## Task statement
State how many lines in the entries below hold the string "screenshot", and give nothing besides that number.

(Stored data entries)

= = = = =

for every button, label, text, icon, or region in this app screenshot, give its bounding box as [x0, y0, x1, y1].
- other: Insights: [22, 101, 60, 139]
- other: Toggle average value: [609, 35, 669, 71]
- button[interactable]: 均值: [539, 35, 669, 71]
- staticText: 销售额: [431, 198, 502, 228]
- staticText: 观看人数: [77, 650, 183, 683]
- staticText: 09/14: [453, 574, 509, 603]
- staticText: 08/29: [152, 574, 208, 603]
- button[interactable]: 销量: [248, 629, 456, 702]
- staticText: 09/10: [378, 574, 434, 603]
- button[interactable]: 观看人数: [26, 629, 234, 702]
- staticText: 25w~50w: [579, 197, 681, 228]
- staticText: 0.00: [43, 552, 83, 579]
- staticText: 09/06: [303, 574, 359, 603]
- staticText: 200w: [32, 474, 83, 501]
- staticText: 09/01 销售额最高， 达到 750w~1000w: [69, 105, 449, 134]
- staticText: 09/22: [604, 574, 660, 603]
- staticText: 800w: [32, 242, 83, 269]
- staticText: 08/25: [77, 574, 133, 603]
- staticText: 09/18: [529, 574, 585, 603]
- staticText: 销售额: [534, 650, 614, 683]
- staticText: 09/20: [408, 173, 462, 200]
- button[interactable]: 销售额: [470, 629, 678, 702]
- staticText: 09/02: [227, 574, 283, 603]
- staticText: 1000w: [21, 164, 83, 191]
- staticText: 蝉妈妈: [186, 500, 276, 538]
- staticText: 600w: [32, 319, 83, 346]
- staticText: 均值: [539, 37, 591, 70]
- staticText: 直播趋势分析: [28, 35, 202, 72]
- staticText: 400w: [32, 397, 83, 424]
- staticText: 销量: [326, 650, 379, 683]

= = = = =

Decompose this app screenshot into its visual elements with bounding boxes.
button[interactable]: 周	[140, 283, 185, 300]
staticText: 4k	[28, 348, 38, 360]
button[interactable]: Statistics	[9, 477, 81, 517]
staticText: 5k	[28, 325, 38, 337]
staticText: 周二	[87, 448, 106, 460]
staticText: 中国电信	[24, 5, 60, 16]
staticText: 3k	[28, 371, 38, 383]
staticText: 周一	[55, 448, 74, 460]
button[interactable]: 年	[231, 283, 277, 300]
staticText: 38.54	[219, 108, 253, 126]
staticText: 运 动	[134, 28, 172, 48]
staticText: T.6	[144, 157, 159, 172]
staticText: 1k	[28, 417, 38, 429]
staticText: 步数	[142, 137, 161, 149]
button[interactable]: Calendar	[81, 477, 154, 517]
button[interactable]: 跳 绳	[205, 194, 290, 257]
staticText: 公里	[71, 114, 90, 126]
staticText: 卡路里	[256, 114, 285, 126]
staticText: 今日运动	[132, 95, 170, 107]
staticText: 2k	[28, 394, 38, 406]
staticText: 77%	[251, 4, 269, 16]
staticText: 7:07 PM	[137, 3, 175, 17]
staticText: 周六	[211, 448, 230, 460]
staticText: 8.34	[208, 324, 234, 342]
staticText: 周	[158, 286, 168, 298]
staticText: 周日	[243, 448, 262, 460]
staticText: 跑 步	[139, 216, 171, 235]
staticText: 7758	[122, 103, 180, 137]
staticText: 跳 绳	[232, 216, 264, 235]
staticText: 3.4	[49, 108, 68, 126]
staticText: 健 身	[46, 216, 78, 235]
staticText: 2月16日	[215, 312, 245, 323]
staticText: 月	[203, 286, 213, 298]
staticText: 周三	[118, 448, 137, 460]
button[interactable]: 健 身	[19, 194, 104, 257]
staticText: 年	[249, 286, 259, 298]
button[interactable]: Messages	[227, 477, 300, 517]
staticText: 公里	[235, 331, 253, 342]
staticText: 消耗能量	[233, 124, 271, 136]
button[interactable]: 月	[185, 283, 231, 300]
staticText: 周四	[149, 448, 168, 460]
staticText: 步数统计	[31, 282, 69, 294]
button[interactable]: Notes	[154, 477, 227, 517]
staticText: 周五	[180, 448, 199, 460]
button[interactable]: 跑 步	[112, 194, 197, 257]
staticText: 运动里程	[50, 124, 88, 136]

= = = = =

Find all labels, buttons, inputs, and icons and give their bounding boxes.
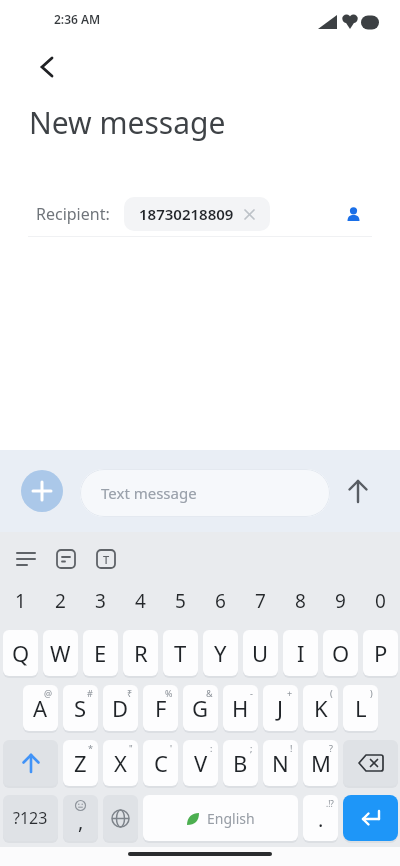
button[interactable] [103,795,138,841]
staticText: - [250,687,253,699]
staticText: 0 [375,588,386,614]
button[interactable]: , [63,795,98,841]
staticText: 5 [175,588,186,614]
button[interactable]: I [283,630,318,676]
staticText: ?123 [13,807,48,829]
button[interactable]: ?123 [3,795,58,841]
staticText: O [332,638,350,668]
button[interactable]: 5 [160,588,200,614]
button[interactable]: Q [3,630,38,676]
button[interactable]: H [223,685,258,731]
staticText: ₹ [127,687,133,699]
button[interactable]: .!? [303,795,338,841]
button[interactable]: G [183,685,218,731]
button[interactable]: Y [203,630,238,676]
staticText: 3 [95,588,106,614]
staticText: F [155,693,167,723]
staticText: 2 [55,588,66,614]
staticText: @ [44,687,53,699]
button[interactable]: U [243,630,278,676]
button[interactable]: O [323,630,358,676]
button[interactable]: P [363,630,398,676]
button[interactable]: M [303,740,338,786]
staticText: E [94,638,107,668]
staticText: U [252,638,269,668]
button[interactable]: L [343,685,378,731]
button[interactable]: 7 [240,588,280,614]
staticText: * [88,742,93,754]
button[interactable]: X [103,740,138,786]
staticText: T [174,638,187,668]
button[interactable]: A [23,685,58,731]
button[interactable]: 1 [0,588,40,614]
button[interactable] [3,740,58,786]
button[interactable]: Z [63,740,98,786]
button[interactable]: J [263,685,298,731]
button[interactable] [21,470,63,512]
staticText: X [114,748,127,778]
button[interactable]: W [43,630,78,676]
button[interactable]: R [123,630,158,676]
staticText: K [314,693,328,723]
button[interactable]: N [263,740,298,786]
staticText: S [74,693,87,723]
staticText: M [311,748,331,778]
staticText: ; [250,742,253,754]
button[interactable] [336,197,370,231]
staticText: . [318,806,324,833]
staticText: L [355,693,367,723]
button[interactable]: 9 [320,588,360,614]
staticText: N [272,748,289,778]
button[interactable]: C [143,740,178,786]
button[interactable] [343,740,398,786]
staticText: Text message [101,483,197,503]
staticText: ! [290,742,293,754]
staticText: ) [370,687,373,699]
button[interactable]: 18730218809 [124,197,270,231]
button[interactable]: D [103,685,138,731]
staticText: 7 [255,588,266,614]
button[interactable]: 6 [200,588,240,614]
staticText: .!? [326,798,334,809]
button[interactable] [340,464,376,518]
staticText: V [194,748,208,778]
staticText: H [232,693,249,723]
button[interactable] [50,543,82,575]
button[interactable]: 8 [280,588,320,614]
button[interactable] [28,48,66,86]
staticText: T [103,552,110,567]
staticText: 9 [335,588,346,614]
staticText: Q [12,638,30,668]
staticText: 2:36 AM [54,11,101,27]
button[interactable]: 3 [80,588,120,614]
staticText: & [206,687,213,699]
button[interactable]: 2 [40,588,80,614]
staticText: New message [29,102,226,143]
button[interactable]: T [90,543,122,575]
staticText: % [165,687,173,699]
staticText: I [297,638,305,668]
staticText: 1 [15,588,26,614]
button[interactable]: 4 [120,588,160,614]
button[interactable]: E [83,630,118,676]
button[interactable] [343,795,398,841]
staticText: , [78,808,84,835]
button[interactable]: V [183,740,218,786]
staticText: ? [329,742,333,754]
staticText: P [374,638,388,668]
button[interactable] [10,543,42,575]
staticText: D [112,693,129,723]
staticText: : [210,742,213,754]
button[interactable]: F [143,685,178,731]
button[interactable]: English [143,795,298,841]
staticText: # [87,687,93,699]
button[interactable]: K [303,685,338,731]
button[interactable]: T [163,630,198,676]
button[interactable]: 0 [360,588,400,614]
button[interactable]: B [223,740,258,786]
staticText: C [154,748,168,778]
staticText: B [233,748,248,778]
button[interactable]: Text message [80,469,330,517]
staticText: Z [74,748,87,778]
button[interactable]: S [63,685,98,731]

= = = = =

## Task response
2